I started wearing mine religiously after a good size branch quietly fell right next to me while I was wading. Made me think about the fact that there are forces of nature that can cause a man to become unconscious against his will. You can't swim while you're unconscious; even in a foot of water. 

With as much time as I spend on the water I decided the risk wasn't worth the very minor, if at all in existence, inconvenience of wearing a life vest with pockets on it.


----------



## garhtr (Jan 12, 2009)

Flannel_Carp said:


> I started wearing mine religiously after a good size branch quietly fell right next to me while I was wading. Made me think about the fact that there are forces of nature that can cause a man to become unconscious against his will. You can't swim while you're unconscious; even in a foot of water.
> 
> With as much time as I spend on the water I decided the risk wasn't worth the very minor, if at all in existence, inconvenience of wearing a life vest with pockets on it.


What type do you wear ?
I know I won't wear it unless it's comfortable. 
Good luck and good fishing !


----------



## Flannel_Carp (Apr 7, 2014)

garhtr said:


> What type do you wear ?
> I know I won't wear it unless it's comfortable.
> Good luck and good fishing !


The one I have is nothing special, it's just a high-backed, zip-up Stohlquist with two chest pockets. There are certainly better looking and more comfortable vests out there, but I have tested it and it will float me.
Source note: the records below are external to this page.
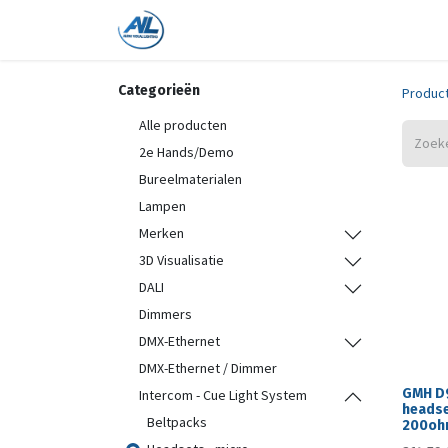
Home
Shop
Trainingen
On
Categorieën
Produc
Alle producten
2e Hands/Demo
Bureelmaterialen
Lampen
Merken
3D Visualisatie
DALI
Dimmers
DMX-Ethernet
DMX-Ethernet / Dimmer
GMH D
Intercom - Cue Light System
headse
Beltpacks
200ohm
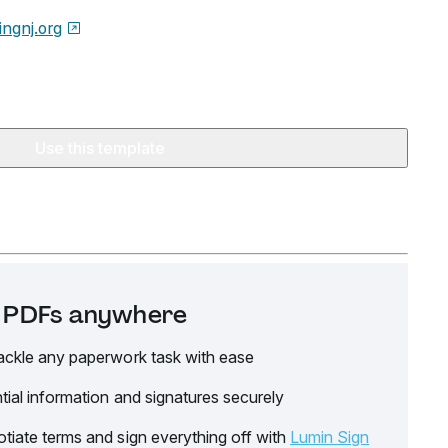
ingnj.org
Use this template
it PDFs anywhere
ackle any paperwork task with ease
tial information and signatures securely
tiate terms and sign everything off with
Lumin Sign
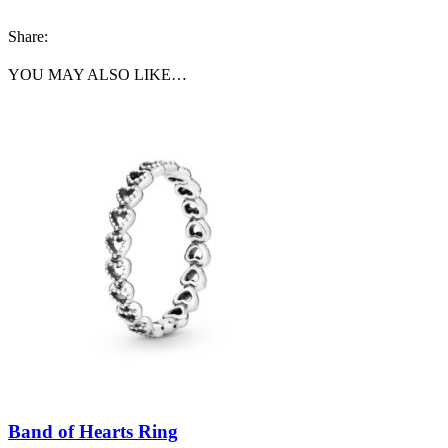
Share:
YOU MAY ALSO LIKE…
Band of Hearts Ring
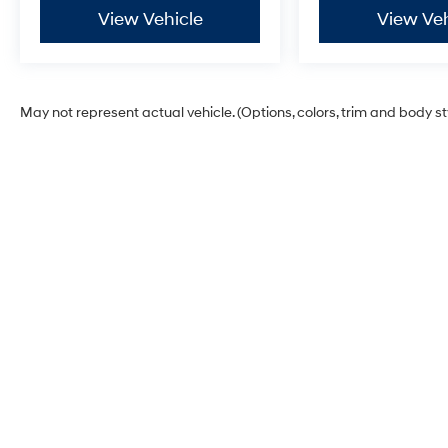
View Vehicle
View Veh
May not represent actual vehicle. (Options, colors, trim and body s
Glassman Hyundai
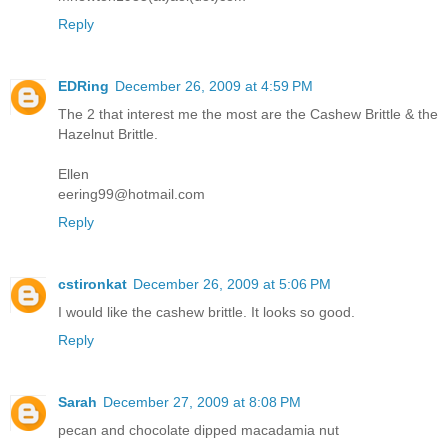
Reply
EDRing
December 26, 2009 at 4:59 PM
The 2 that interest me the most are the Cashew Brittle & the
Hazelnut Brittle.
Ellen
eering99@hotmail.com
Reply
cstironkat
December 26, 2009 at 5:06 PM
I would like the cashew brittle. It looks so good.
Reply
Sarah
December 27, 2009 at 8:08 PM
pecan and chocolate dipped macadamia nut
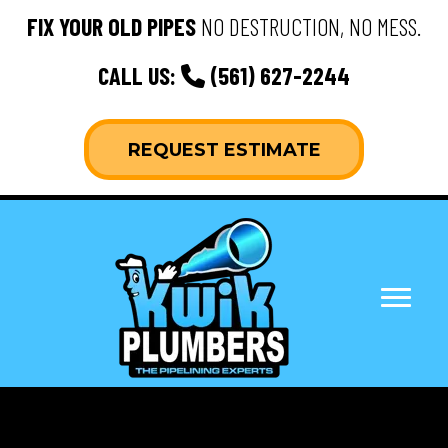
FIX YOUR OLD PIPES
NO DESTRUCTION, NO MESS.
CALL US:
(561) 627-2244
REQUEST ESTIMATE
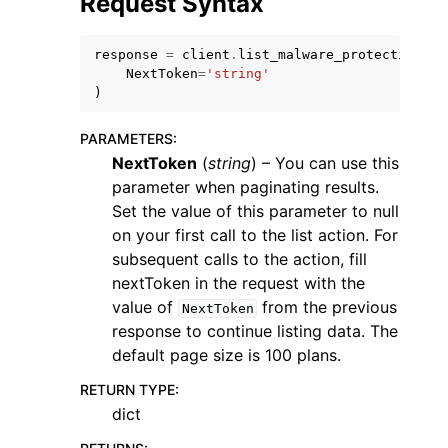
Request Syntax
response
=
client
.
list_malware_protection_pl
NextToken
=
'string'
)
PARAMETERS
:
NextToken
(
string
) – You can use this
parameter when paginating results.
ggle navigation of Available Services
Set the value of this parameter to null
on your first call to the list action. For
subsequent calls to the action, fill
nextToken in the request with the
value of
from the previous
NextToken
response to continue listing data. The
default page size is 100 plans.
RETURN TYPE
:
dict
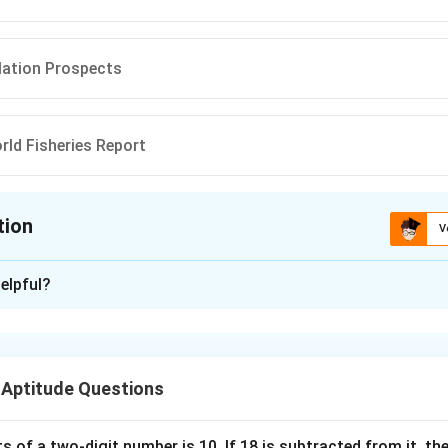
lation Prospects
rld Fisheries Report
tion
V
ion is
B
elpful?
xplanation
s related to important international reports are frequently ask
pected to know not only the report but also the organization re
 Aptitude Questions
he organization mentioned. The organization given is:
s of a two-digit number is 10. If 18 is subtracted from it, the 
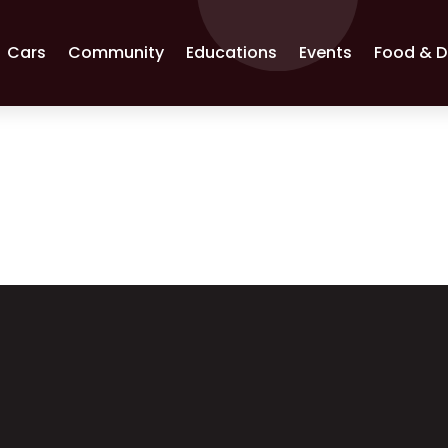
Cars
Community
Educations
Events
Food & D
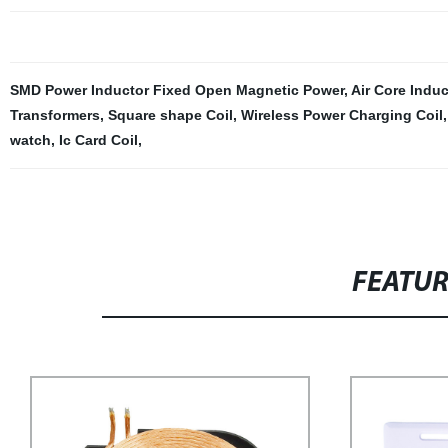
SMD Power Inductor Fixed Open Magnetic Power
,
Air Core Indu
Transformers
,
Square shape Coil
,
Wireless Power Charging Coil
watch
,
Ic Card Coil
,
FEATU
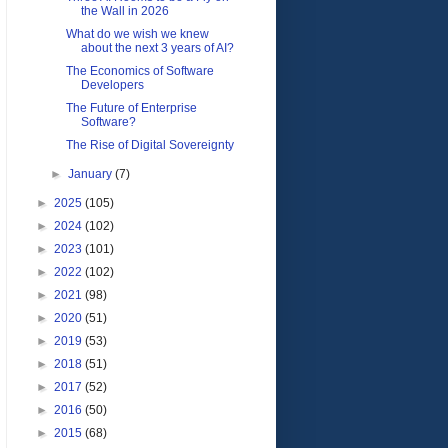
the Wall in 2026
What do we wish we knew
about the next 3 years of AI?
The Economics of Software
Developers
The Future of Enterprise
Software?
The Rise of Digital Sovereignty
►
January
(7)
►
2025
(105)
►
2024
(102)
►
2023
(101)
►
2022
(102)
►
2021
(98)
►
2020
(51)
►
2019
(53)
►
2018
(51)
►
2017
(52)
►
2016
(50)
►
2015
(68)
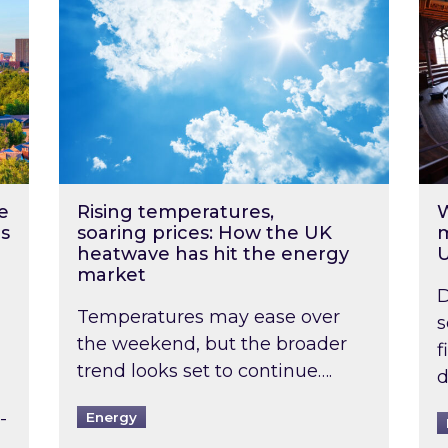
e
Rising temperatures,
W
s
soaring prices: How the UK
m
heatwave has hit the energy
market
D
Temperatures may ease over
s
the weekend, but the broader
f
trend looks set to continue….
d
-
Energy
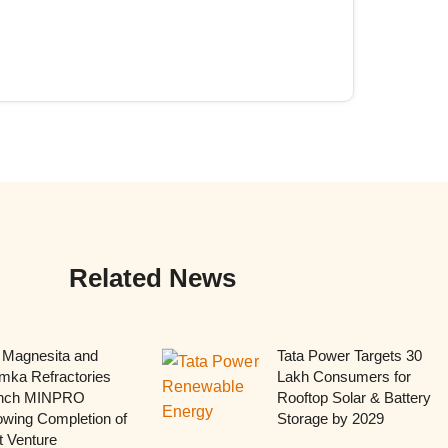
Related News
 Magnesita and
Tata Power Targets 30
mka Refractories
Lakh Consumers for
nch MINPRO
Rooftop Solar & Battery
owing Completion of
Storage by 2029
t Venture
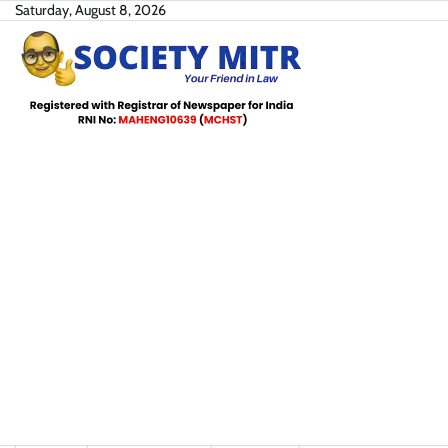
Skip
Saturday, August 8, 2026
to
content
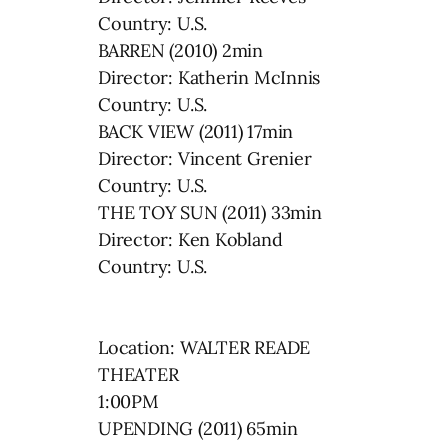
Country: U.S.
BARREN (2010) 2min
Director: Katherin McInnis
Country: U.S.
BACK VIEW (2011) 17min
Director: Vincent Grenier
Country: U.S.
THE TOY SUN (2011) 33min
Director: Ken Kobland
Country: U.S.
Location: WALTER READE
THEATER
1:00PM
UPENDING (2011) 65min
I suppose we make other sacrifices of comfort and convenience by situation. Jeans and a button down is formal attire in my mind, but I'll wear a suit and tie to a wedding. When I first got my license I didn't wear my seatbelt but now it's always buckled before I'm out of the drive. My grandpa lost direct eyesight in one eye for not wearing safety glasses while using a wood chipper; bet you can guess if he does now.

This isn't to say that I think a guy wading or kayaking a stretch of river at safe levels has anything near a significant chance of being in a life or death situation; but no matter how small the chance, it is still there. That's just the nature of being in and around water. For us guys who spend a lot of time solo on moving water I just feel like it's a good thing to do.


----------



## MuskyFan (Sep 21, 2016)

I know they are not the most comfortable and some wear them only when they are alone. But the two drownings two weekends ago show that things can go bad even when you're out with someone. I'm committed to wearing mine full time now. If something happens and I end up in the water at least there won't need to be a dive team looking for me while putting their lives at risk. I have both a standard vest and an inflatable (that I'm wearing most of the time now). Yeah, it's gets a little warm but I'll deal with it. 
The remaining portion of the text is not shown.